Published in final edited form as: Proc SPIE Int Soc Opt Eng. 2016 Mar 24;9785:97852U. doi: 10.1117/12.2217559

Glioma Grading Using Cell Nuclei Morphologic Features in Digital Pathology Images

Syed M S Reza 1, Khan M Iftekharuddin 1
PMCID: PMC5142817  NIHMSID: NIHMS833079  PMID: 27942094

Abstract

This work proposes a computationally efficient cell nuclei morphologic feature analysis technique to characterize the brain gliomas in tissue slide images. In this work, our contributions are two-fold: 1) obtain an optimized cell nuclei segmentation method based on the pros and cons of the existing techniques in literature, 2) extract representative features by k-mean clustering of nuclei morphologic features to include area, perimeter, eccentricity, and major axis length.

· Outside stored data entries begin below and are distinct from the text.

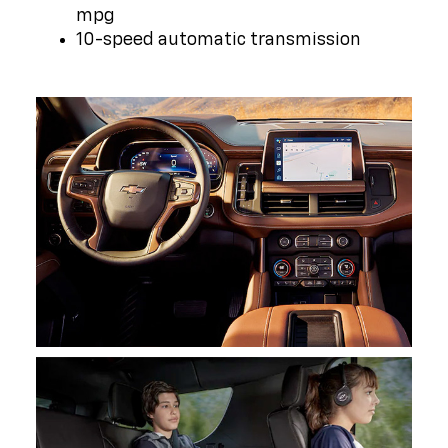
mpg
10-speed automatic transmission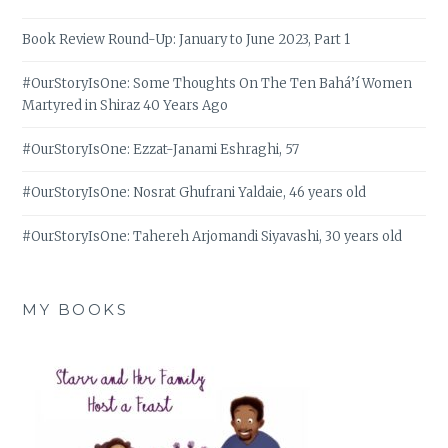
Book Review Round-Up: January to June 2023, Part 1
#OurStoryIsOne: Some Thoughts On The Ten Bahá’í Women
Martyred in Shiraz 40 Years Ago
#OurStoryIsOne: Ezzat-Janami Eshraghi, 57
#OurStoryIsOne: Nosrat Ghufrani Yaldaie, 46 years old
#OurStoryIsOne: Tahereh Arjomandi Siyavashi, 30 years old
MY BOOKS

This clustering based representative feature extraction avoids shortcomings of extensive tile [1] [2] and nuclear score [3] based methods for brain glioma grading in pathology images. Multilayer perceptron (MLP) is used to classify extracted features into two tumor types: glioblastoma multiforme (GBM) and low grade glioma (LGG). Quantitative scores such as precision, recall, and accuracy are obtained using 66 clinical patients’ images from The Cancer Genome Atlas (TCGA) [4] dataset. On an average ~94% accuracy from 10 fold cross-validation confirms the efficacy of the proposed method.

Keywords: Tumor grading, digital pathology images, morphologic feature, nuclei segmentation, GBM, LGG, TCGA, multilayer perceptron

Introduction

Tumor grading from microscopy tissue slide images is an invasive diagnosis process to assess tumor progression, proliferation, and invasion. Many automatic cyto-/histological image analysis methods have been reported in literature for classification of breast cancers, follicular lymphoma, bone marrow, and brain tumors. These cell nuclei segmentation methods can be primarily categorized into following types: seed detection-based, shape prior-based, blob detection-based and clustering-based method. The seed-based methods [5] need careful initialization of pixel-seed, while watershed methods [6] typically lead to over-segmentation. As alternatives to seed detection methods, several shape prior-based methods are proposed [7] [8], where polygonal approximation are used for ellipse fitting. These prior shape model based segmentations are biased to elliptical cell nuclei. To alleviate these problems, several blob detection-based methods are proposed in [9] [10]. However, these methods need cautious tuning of the filter parameters to minimize the over and under segmentation and hence show lack of generality. Using the Bayesian clustering Jung et al.[11] propose an unsupervised nuclei segmentation method which is again biased to its elliptical shape-prior. This work proposes a hysteresis thresholding and contrast enhancement of the hematoxylin stain for optimal seed detection and a bias free concave point based iterative process for clustered nuclei separation.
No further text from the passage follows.